__Exercise details__:
The required output is the exact text of the lines from the line containing "この作品を買った人はこんな作品も買っています" through the final line below, inclusive, without pictures.

-- Opening Marker --

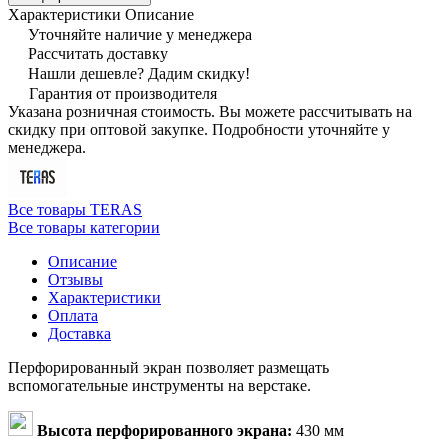
Характеристики
Описание
Уточняйте наличие у менеджера
Рассчитать доставку
Нашли дешевле? Дадим скидку!
Гарантия от производителя
Указана розничная стоимость. Вы можете рассчитывать на
скидку при оптовой закупке. Подробности уточняйте у
менеджера.
Все товары TERAS
Все товары категории
Описание
Отзывы
Характеристики
Оплата
Доставка
Перфорированный экран позволяет размещать
вспомогательные инструменты на верстаке.
Высота перфорированного экрана:
430 мм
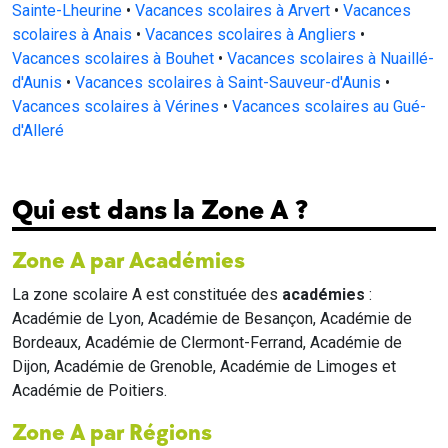
Sainte-Lheurine
•
Vacances scolaires à Arvert
•
Vacances
scolaires à Anais
•
Vacances scolaires à Angliers
•
Vacances scolaires à Bouhet
•
Vacances scolaires à Nuaillé-
d'Aunis
•
Vacances scolaires à Saint-Sauveur-d'Aunis
•
Vacances scolaires à Vérines
•
Vacances scolaires au Gué-
d'Alleré
Qui est dans la Zone A ?
Zone A par Académies
La zone scolaire A est constituée des
académies
:
Académie de Lyon, Académie de Besançon, Académie de
Bordeaux, Académie de Clermont-Ferrand, Académie de
Dijon, Académie de Grenoble, Académie de Limoges et
Académie de Poitiers.
Zone A par Régions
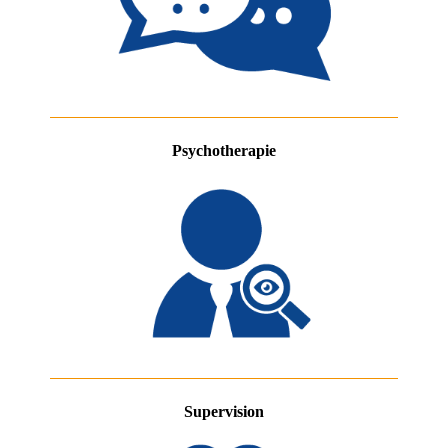
Psychotherapie
Supervision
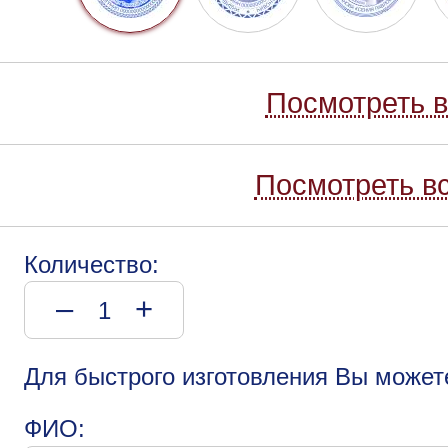
Посмотреть в
Посмотреть вс
Количество:
–
+
Для быстрого изготовления Вы может
ФИО:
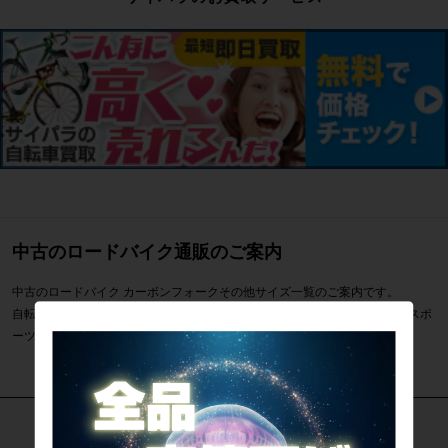
中古のロードバイク通販のご案内
中古のロードバイク カーボンフォークその他サイズ一覧のご案内です。
自転車専門店サイクルパラダイスではカーボンフォークその他サイズなどスポ
ーツ自転車を通販・販売・買取しています。
カテゴリで探す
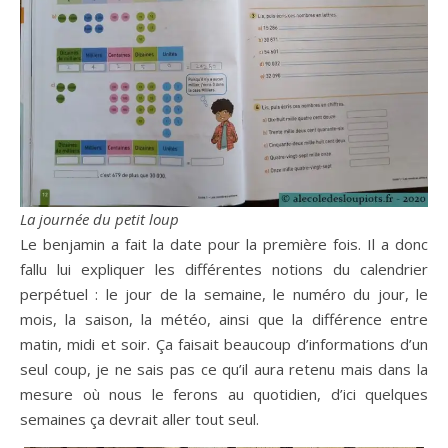
La journée du petit loup
Le benjamin a fait la date pour la première fois. Il a donc
fallu lui expliquer les différentes notions du calendrier
perpétuel : le jour de la semaine, le numéro du jour, le
mois, la saison, la météo, ainsi que la différence entre
matin, midi et soir. Ça faisait beaucoup d’informations d’un
seul coup, je ne sais pas ce qu’il aura retenu mais dans la
mesure où nous le ferons au quotidien, d’ici quelques
semaines ça devrait aller tout seul.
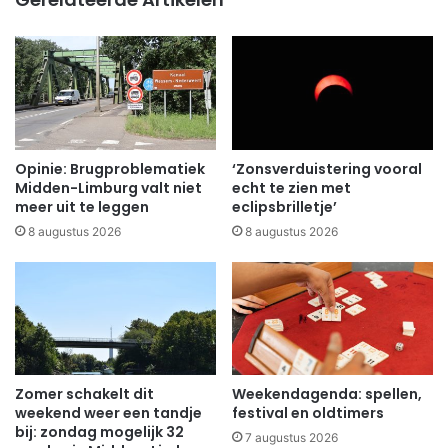
Opinie: Brugproblematiek
‘Zonsverduistering vooral
Midden-Limburg valt niet
echt te zien met
meer uit te leggen
eclipsbrilletje’
8 augustus 2026
8 augustus 2026
Zomer schakelt dit
Weekendagenda: spellen,
weekend weer een tandje
festival en oldtimers
bij: zondag mogelijk 32
7 augustus 2026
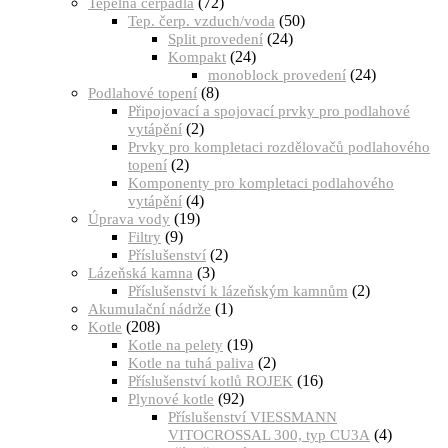
(72)
Tepelná čerpadla
(50)
Tep. čerp. vzduch/voda
(24)
Split provedení
(24)
Kompakt
(24)
monoblock provedení
(8)
Podlahové topení
Připojovací a spojovací prvky pro podlahové
(2)
vytápění
Prvky pro kompletaci rozdělovačů podlahového
(2)
topení
Komponenty pro kompletaci podlahového
(4)
vytápění
(19)
Úprava vody
(9)
Filtry
(2)
Příslušenství
(3)
Lázeňská kamna
(2)
Příslušenství k lázeňským kamnům
(1)
Akumulační nádrže
(208)
Kotle
(19)
Kotle na pelety
(2)
Kotle na tuhá paliva
(16)
Příslušenství kotlů ROJEK
(92)
Plynové kotle
Příslušenství VIESSMANN
(4)
VITOCROSSAL 300, typ CU3A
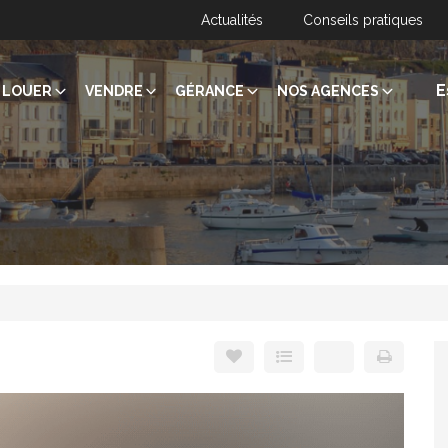
Actualités
Conseils pratiques
E
LOUER
VENDRE
GÉRANCE
NOS AGENCES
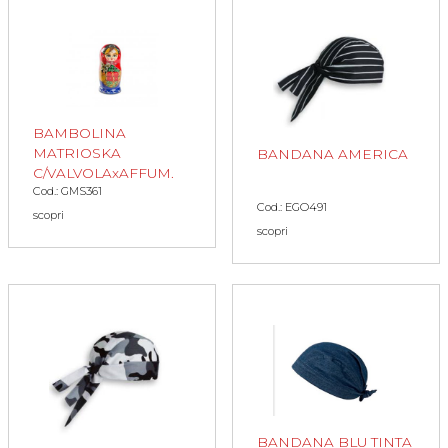
BAMBOLINA
MATRIOSKA
BANDANA AMERICA
C/VALVOLAxAFFUM.
Cod.: GMS361
Cod.: EGO491
scopri
scopri
BANDANA BLU TINTA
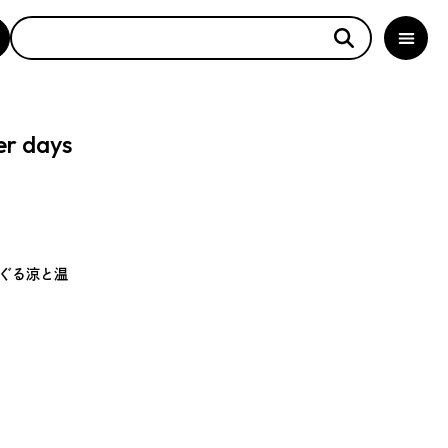
er days
ぐる涼と温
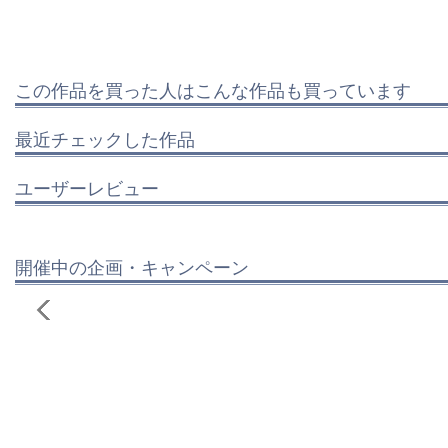
この作品を買った人はこんな作品も買っています
最近チェックした作品
ユーザーレビュー
開催中の企画・キャンペーン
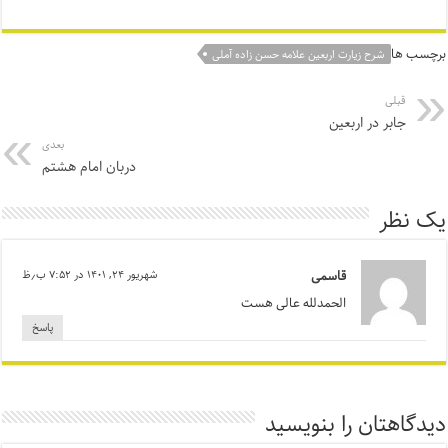
برچسب ها
شرح زیارت اربعین علامه حسن زاده آملی
قبلی
جابر در اربعین
بعدی
دربان امام هشتم
یک نظر
قاسمی
شهریور ۲۴, ۱۴۰۱ در ۷:۵۲ ب٫ظ
الحمدلله عالی هست
پاسخ
دیدگاهتان را بنویسید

-- Closing Marker --

__Answer to the problem__:
この作品を買った人はこんな作品も買っています
最近チェックした作品
ユーザーレビュー
開催中の企画・キャンペーン
برچسب ها
شرح زیارت اربعین علامه حسن زاده آملی
قبلی
جابر در اربعین
بعدی
دربان امام هشتم
یک نظر
قاسمی
شهریور ۲۴, ۱۴۰۱ در ۷:۵۲ ب٫ظ
الحمدلله عالی هست
پاسخ
دیدگاهتان را بنویسید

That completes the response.